Theragra chalcogramma (Pallas, 1814)

The Alaska pollock or walleye pollock (Gadus chalcogrammus,[1][2] formerly Theragra chalcogramma) is a marine fish species of the cod family Gadidae. Alaska pollock is a semipelagic schooling fish widely distributed in the North Pacific with largest concentrations found in the eastern Bering Sea.[3]

While belonging to the same family as the Atlantic pollock, the Alaska pollock is not a member of the same Pollachius genus.
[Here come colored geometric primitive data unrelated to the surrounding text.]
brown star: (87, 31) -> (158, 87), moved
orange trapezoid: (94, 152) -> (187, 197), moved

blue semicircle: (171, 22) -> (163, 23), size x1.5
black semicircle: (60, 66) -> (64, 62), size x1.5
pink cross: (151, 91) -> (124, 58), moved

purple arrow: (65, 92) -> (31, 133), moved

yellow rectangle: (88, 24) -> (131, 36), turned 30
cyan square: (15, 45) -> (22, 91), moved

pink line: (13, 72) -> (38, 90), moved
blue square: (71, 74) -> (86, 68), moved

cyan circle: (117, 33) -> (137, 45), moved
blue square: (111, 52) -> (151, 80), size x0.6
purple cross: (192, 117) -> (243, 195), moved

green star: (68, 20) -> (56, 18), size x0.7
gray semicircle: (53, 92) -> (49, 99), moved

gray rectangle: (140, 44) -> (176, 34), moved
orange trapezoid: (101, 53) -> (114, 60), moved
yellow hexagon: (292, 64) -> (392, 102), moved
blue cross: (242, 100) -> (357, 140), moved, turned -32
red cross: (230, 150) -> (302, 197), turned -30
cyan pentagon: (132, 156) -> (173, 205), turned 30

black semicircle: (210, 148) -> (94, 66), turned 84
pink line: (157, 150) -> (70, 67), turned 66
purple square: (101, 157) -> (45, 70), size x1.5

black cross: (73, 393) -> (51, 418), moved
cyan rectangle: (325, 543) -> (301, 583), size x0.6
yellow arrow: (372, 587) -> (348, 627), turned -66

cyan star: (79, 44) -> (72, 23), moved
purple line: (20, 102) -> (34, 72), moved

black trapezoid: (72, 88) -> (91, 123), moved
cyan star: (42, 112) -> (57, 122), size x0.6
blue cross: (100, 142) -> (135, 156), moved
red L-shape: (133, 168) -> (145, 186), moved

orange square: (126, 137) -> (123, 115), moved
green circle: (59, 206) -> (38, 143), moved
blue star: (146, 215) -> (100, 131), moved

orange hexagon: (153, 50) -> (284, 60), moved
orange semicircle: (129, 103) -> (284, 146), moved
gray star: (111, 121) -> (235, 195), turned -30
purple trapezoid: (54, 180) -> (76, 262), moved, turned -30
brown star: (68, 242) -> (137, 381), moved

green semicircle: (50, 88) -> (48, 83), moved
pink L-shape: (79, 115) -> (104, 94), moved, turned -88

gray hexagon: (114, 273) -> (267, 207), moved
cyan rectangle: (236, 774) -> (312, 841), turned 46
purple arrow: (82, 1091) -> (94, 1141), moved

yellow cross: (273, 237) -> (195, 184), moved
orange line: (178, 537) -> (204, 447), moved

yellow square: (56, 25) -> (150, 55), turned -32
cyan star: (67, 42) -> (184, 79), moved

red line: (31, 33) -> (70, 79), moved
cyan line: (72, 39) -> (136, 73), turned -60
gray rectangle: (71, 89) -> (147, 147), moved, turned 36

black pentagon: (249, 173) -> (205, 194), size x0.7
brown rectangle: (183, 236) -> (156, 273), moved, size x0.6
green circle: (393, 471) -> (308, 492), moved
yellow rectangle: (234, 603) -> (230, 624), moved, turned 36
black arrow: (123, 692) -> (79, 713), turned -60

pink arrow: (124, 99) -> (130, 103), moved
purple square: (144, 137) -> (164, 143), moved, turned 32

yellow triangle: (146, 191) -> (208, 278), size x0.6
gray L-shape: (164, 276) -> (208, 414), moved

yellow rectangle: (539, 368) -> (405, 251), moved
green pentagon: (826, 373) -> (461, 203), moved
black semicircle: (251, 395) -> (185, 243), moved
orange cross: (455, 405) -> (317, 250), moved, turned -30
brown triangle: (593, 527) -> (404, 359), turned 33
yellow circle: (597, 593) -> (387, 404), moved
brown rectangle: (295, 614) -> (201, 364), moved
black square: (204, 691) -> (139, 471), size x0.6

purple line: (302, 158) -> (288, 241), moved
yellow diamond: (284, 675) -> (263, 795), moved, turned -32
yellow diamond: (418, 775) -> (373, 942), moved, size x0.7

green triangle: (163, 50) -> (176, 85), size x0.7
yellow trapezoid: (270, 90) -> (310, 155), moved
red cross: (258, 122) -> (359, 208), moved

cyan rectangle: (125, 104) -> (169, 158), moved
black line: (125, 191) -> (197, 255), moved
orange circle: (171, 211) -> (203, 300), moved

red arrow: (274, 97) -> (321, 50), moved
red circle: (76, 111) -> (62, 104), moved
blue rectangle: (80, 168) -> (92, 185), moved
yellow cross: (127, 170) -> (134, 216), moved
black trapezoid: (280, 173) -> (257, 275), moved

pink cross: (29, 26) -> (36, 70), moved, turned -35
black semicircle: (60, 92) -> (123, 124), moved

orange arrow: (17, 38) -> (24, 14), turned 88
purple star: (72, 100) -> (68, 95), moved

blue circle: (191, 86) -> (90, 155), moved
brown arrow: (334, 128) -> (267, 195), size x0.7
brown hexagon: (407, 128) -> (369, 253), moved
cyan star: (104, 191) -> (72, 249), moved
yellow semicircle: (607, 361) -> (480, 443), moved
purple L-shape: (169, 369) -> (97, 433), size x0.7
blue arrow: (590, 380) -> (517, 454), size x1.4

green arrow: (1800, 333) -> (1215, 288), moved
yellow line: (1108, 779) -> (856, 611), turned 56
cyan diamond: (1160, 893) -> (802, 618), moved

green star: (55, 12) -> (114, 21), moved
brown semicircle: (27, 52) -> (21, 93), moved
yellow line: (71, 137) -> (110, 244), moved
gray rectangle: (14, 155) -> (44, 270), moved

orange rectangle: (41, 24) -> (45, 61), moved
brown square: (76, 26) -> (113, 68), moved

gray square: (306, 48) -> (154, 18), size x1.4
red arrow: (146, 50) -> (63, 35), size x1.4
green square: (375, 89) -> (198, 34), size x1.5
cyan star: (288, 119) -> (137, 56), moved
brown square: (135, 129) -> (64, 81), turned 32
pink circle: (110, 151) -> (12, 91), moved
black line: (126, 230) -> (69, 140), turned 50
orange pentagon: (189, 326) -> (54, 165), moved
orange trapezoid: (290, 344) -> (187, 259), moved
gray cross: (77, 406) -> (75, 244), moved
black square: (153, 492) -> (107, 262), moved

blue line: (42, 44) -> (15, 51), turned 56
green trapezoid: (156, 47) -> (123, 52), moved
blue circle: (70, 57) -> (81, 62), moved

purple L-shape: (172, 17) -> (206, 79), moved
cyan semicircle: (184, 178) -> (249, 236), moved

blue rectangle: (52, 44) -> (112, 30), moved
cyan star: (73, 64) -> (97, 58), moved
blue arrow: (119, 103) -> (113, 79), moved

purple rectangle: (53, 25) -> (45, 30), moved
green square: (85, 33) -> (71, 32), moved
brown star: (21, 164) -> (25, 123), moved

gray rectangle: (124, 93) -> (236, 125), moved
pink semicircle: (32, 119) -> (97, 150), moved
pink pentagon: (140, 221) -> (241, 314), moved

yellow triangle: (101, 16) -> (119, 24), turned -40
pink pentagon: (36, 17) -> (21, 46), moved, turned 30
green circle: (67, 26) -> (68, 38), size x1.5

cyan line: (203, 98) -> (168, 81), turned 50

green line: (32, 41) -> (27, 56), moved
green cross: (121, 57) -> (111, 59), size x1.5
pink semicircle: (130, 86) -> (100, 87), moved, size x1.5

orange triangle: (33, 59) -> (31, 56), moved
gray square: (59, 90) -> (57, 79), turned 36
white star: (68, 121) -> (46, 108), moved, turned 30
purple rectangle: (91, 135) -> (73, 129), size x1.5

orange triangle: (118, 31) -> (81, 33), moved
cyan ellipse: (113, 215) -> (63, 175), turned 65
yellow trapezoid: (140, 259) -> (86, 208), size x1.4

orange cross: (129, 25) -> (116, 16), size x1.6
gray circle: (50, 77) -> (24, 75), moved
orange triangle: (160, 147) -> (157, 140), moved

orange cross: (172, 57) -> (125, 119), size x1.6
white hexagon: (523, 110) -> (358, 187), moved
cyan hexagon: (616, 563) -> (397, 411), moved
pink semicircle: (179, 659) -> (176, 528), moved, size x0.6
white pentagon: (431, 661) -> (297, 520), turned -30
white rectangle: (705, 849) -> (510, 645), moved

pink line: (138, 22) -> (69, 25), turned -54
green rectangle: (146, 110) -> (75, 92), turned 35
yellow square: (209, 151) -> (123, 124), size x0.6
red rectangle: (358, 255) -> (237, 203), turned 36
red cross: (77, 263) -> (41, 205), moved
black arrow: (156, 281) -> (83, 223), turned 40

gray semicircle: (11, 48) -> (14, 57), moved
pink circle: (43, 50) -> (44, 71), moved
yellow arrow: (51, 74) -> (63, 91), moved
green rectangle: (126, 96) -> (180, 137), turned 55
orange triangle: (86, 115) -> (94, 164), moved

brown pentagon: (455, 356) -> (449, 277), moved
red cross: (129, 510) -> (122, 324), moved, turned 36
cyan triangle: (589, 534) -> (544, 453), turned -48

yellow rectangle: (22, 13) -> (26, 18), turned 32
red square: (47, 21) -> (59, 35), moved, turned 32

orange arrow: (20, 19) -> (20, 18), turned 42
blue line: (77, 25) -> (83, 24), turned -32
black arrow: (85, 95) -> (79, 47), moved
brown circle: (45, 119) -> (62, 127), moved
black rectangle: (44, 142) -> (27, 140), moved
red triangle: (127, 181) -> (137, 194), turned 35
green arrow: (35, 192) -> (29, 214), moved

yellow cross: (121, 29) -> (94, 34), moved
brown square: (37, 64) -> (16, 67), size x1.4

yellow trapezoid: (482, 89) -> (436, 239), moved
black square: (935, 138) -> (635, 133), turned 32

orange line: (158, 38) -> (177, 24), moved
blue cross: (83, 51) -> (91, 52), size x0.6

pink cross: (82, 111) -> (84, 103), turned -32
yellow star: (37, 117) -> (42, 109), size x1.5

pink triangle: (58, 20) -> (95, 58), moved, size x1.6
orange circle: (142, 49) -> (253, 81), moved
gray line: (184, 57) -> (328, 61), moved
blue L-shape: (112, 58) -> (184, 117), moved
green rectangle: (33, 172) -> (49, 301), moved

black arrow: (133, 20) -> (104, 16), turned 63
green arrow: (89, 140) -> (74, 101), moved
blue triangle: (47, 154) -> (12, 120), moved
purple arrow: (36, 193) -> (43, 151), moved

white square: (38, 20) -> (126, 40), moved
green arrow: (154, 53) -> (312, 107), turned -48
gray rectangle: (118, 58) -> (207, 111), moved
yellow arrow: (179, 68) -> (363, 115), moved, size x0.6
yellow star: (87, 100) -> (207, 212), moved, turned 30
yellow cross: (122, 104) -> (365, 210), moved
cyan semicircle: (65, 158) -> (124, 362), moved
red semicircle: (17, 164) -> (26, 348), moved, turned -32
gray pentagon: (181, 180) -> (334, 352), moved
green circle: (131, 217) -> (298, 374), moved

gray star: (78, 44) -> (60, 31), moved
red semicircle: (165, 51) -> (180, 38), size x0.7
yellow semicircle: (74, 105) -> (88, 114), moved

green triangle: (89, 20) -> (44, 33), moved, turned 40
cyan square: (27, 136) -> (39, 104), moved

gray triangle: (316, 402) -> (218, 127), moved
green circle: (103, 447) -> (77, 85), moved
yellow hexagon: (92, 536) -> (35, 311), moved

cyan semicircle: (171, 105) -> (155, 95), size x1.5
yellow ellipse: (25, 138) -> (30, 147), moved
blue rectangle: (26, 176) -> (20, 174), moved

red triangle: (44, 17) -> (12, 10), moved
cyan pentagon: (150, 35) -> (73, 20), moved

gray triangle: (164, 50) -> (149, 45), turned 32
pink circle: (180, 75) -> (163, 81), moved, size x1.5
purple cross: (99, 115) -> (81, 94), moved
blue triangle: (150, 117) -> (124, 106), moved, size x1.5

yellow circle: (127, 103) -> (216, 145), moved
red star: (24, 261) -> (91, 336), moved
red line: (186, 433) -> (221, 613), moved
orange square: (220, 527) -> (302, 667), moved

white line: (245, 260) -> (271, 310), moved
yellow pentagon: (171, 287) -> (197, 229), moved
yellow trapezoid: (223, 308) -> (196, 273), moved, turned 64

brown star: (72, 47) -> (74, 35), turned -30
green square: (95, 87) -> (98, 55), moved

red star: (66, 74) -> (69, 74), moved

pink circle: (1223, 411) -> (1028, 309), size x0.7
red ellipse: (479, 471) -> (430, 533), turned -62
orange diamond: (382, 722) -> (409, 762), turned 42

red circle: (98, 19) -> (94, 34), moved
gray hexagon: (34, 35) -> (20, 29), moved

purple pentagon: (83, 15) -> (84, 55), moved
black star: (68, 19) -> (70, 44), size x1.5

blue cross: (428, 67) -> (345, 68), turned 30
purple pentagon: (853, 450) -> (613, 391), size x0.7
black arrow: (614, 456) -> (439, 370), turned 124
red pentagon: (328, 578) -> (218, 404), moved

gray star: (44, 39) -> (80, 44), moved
Alaska pollock was long put in its own genus Theragra, but more recent research has shown it is rather closely related to the Atlantic cod and should be moved back to genus Gadus in which it was originally described.[4][5] Furthermore, Norwegian pollock (Theragra finnmarchica), a rare fish of Norwegian waters, is likely the same species as the Alaska pollock.[4][6]

Ecology and behaviour[edit]

The speckled colouring of Alaska pollock makes it more difficult for predators to see them when they are near sandy ocean floors.[7] They are a relatively fast growing and short-lived species, currently representing a major biological component of the Bering Sea ecosystem.[3] It has been found that catches of Alaska pollock go up three years after stormy summers. The storms stir up nutrients, and this results in phytoplankton being plentiful for longer, which in turn allows more pollock hatchlings to survive.[8] Alaska pollock has well-developed drumming muscles[9] that the fish use to produce sounds during courtship like many other gadids.[10][11]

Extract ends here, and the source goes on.